• Required work: Every line of the material that follows must be printed again exactly.

• Entries shown:
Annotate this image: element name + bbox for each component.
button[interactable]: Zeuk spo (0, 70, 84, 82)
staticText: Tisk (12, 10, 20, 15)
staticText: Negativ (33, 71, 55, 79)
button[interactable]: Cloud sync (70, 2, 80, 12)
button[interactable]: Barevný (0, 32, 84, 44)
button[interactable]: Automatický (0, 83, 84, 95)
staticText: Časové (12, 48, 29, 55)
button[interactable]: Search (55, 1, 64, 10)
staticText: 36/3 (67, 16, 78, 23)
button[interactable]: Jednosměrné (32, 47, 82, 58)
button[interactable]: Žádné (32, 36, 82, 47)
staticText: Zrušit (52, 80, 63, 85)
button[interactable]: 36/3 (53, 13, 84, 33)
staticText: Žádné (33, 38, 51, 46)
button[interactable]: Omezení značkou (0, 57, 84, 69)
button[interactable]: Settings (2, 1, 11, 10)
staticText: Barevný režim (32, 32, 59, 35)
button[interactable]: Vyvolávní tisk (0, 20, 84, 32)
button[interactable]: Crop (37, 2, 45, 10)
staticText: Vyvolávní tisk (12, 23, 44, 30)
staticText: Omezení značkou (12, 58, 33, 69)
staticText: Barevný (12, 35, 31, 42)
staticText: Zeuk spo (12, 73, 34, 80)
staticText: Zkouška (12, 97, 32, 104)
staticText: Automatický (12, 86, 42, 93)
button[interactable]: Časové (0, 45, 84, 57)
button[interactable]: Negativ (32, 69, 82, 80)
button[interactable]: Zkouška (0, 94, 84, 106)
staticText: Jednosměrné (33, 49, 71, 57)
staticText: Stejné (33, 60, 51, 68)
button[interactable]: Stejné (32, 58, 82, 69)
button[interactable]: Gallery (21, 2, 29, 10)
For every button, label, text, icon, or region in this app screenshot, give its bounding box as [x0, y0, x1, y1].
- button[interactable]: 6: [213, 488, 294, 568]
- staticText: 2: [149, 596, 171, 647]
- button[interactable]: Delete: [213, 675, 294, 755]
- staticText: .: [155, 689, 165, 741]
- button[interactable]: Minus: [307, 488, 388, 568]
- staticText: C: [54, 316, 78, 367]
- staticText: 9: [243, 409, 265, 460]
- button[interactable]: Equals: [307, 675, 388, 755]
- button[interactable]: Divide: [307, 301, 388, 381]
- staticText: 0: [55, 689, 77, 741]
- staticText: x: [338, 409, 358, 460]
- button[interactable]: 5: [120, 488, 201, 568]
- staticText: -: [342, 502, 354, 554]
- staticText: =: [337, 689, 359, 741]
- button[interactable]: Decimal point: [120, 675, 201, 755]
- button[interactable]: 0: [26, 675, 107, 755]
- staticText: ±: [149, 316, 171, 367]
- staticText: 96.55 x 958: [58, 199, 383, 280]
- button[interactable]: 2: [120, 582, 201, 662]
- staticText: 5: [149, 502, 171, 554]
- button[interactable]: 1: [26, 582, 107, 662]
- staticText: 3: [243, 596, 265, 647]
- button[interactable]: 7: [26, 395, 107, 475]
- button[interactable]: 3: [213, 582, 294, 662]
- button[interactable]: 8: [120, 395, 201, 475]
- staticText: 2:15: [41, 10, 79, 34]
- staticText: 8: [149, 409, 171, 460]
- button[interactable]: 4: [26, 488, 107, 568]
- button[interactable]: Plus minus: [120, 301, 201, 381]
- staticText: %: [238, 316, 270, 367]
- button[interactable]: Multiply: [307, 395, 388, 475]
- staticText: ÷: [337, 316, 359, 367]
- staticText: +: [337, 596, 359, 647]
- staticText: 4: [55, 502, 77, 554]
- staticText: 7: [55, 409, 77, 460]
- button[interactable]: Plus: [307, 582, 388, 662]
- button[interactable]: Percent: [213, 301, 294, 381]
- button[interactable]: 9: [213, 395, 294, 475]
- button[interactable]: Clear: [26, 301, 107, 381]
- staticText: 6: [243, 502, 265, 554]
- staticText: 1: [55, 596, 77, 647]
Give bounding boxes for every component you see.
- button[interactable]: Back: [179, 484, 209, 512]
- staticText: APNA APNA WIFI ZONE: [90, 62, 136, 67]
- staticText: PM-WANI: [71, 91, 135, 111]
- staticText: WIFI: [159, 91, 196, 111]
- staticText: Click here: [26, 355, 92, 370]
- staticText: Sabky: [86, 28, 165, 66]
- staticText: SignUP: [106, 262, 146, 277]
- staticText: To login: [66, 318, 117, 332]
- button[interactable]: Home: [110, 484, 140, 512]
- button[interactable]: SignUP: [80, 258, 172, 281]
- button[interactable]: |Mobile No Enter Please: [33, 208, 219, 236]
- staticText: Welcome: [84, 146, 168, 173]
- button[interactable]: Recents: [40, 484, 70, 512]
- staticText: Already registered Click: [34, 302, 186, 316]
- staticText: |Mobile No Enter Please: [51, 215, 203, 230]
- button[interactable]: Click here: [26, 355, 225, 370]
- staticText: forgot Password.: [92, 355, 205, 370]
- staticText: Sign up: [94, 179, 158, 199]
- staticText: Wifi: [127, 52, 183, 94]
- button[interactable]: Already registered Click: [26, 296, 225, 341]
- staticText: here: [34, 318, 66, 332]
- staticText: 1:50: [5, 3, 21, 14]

• Solution:
Annotate this image: element name + bbox for each component.
button[interactable]: Zeuk spo (0, 70, 84, 82)
staticText: Tisk (12, 10, 20, 15)
staticText: Negativ (33, 71, 55, 79)
button[interactable]: Cloud sync (70, 2, 80, 12)
button[interactable]: Barevný (0, 32, 84, 44)
button[interactable]: Automatický (0, 83, 84, 95)
staticText: Časové (12, 48, 29, 55)
button[interactable]: Search (55, 1, 64, 10)
staticText: 36/3 (67, 16, 78, 23)
button[interactable]: Jednosměrné (32, 47, 82, 58)
button[interactable]: Žádné (32, 36, 82, 47)
staticText: Zrušit (52, 80, 63, 85)
button[interactable]: 36/3 (53, 13, 84, 33)
staticText: Žádné (33, 38, 51, 46)
button[interactable]: Omezení značkou (0, 57, 84, 69)
button[interactable]: Settings (2, 1, 11, 10)
staticText: Barevný režim (32, 32, 59, 35)
button[interactable]: Vyvolávní tisk (0, 20, 84, 32)
button[interactable]: Crop (37, 2, 45, 10)
staticText: Vyvolávní tisk (12, 23, 44, 30)
staticText: Omezení značkou (12, 58, 33, 69)
staticText: Barevný (12, 35, 31, 42)
staticText: Zeuk spo (12, 73, 34, 80)
staticText: Zkouška (12, 97, 32, 104)
staticText: Automatický (12, 86, 42, 93)
button[interactable]: Časové (0, 45, 84, 57)
button[interactable]: Negativ (32, 69, 82, 80)
button[interactable]: Zkouška (0, 94, 84, 106)
staticText: Jednosměrné (33, 49, 71, 57)
staticText: Stejné (33, 60, 51, 68)
button[interactable]: Stejné (32, 58, 82, 69)
button[interactable]: Gallery (21, 2, 29, 10)
For every button, label, text, icon, or region in this app screenshot, give its bounding box as [x0, y0, x1, y1].
- button[interactable]: 6: [213, 488, 294, 568]
- staticText: 2: [149, 596, 171, 647]
- button[interactable]: Delete: [213, 675, 294, 755]
- staticText: .: [155, 689, 165, 741]
- button[interactable]: Minus: [307, 488, 388, 568]
- staticText: C: [54, 316, 78, 367]
- staticText: 9: [243, 409, 265, 460]
- button[interactable]: Equals: [307, 675, 388, 755]
- button[interactable]: Divide: [307, 301, 388, 381]
- staticText: 0: [55, 689, 77, 741]
- staticText: x: [338, 409, 358, 460]
- button[interactable]: 5: [120, 488, 201, 568]
- staticText: -: [342, 502, 354, 554]
- staticText: =: [337, 689, 359, 741]
- button[interactable]: Decimal point: [120, 675, 201, 755]
- button[interactable]: 0: [26, 675, 107, 755]
- staticText: ±: [149, 316, 171, 367]
- staticText: 96.55 x 958: [58, 199, 383, 280]
- button[interactable]: 2: [120, 582, 201, 662]
- staticText: 5: [149, 502, 171, 554]
- button[interactable]: 1: [26, 582, 107, 662]
- staticText: 3: [243, 596, 265, 647]
- button[interactable]: 7: [26, 395, 107, 475]
- button[interactable]: 3: [213, 582, 294, 662]
- button[interactable]: 8: [120, 395, 201, 475]
- staticText: 2:15: [41, 10, 79, 34]
- staticText: 8: [149, 409, 171, 460]
- button[interactable]: 4: [26, 488, 107, 568]
- button[interactable]: Plus minus: [120, 301, 201, 381]
- staticText: %: [238, 316, 270, 367]
- button[interactable]: Multiply: [307, 395, 388, 475]
- staticText: ÷: [337, 316, 359, 367]
- staticText: +: [337, 596, 359, 647]
- staticText: 4: [55, 502, 77, 554]
- staticText: 7: [55, 409, 77, 460]
- button[interactable]: Plus: [307, 582, 388, 662]
- button[interactable]: Percent: [213, 301, 294, 381]
- button[interactable]: 9: [213, 395, 294, 475]
- button[interactable]: Clear: [26, 301, 107, 381]
- staticText: 6: [243, 502, 265, 554]
- staticText: 1: [55, 596, 77, 647]
Give bounding boxes for every component you see.
- button[interactable]: Back: [179, 484, 209, 512]
- staticText: APNA APNA WIFI ZONE: [90, 62, 136, 67]
- staticText: PM-WANI: [71, 91, 135, 111]
- staticText: WIFI: [159, 91, 196, 111]
- staticText: Click here: [26, 355, 92, 370]
- staticText: Sabky: [86, 28, 165, 66]
- staticText: SignUP: [106, 262, 146, 277]
- staticText: To login: [66, 318, 117, 332]
- button[interactable]: Home: [110, 484, 140, 512]
- button[interactable]: SignUP: [80, 258, 172, 281]
- button[interactable]: |Mobile No Enter Please: [33, 208, 219, 236]
- staticText: Welcome: [84, 146, 168, 173]
- button[interactable]: Recents: [40, 484, 70, 512]
- staticText: Already registered Click: [34, 302, 186, 316]
- staticText: |Mobile No Enter Please: [51, 215, 203, 230]
- button[interactable]: Click here: [26, 355, 225, 370]
- staticText: forgot Password.: [92, 355, 205, 370]
- staticText: Sign up: [94, 179, 158, 199]
- staticText: Wifi: [127, 52, 183, 94]
- button[interactable]: Already registered Click: [26, 296, 225, 341]
- staticText: here: [34, 318, 66, 332]
- staticText: 1:50: [5, 3, 21, 14]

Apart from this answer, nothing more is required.